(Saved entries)
*** Begin section ***

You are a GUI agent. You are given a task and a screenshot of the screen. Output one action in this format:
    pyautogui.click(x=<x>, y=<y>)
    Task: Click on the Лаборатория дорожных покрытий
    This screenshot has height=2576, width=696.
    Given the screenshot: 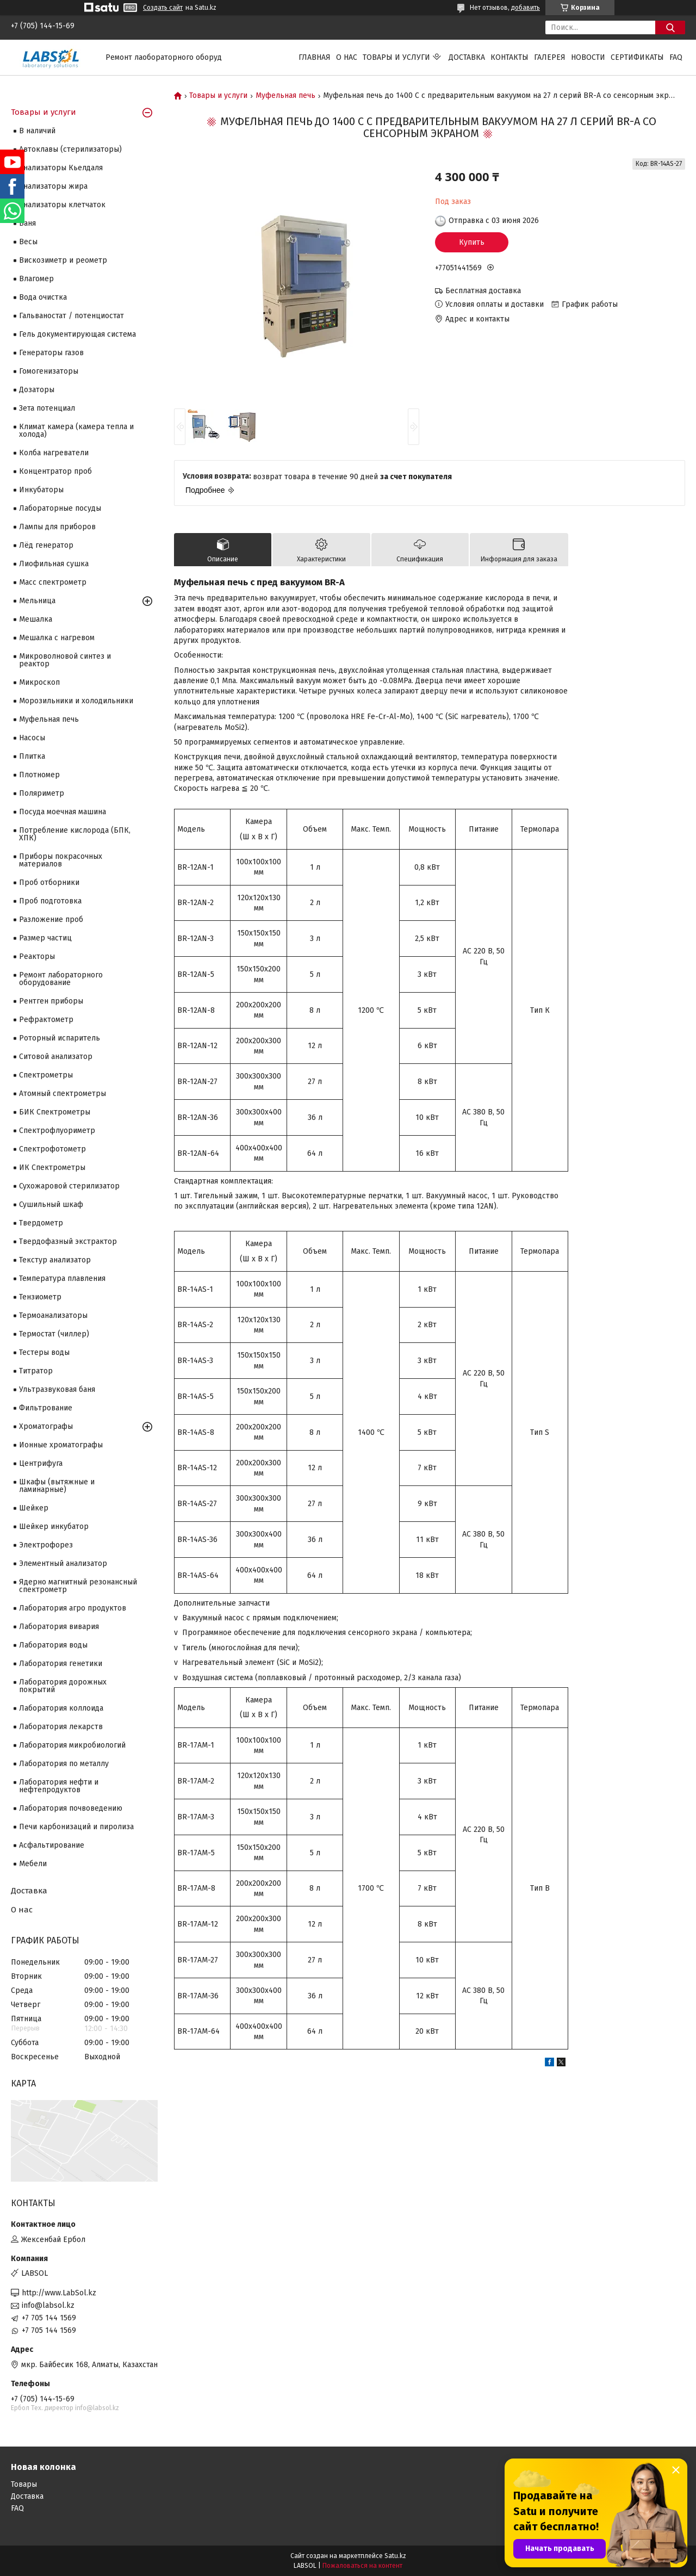 What is the action you would take?
    pyautogui.click(x=63, y=1685)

*** End section ***

Output exactly the lines of the records from the first through the one bearing "This screenshot has", both ends included.

▶ [YOUR SOLUTION]
You are a GUI agent. You are given a task and a screenshot of the screen. Output one action in this format:
    pyautogui.click(x=<x>, y=<y>)
    Task: Click on the Лаборатория дорожных покрытий
    This screenshot has height=2576, width=696.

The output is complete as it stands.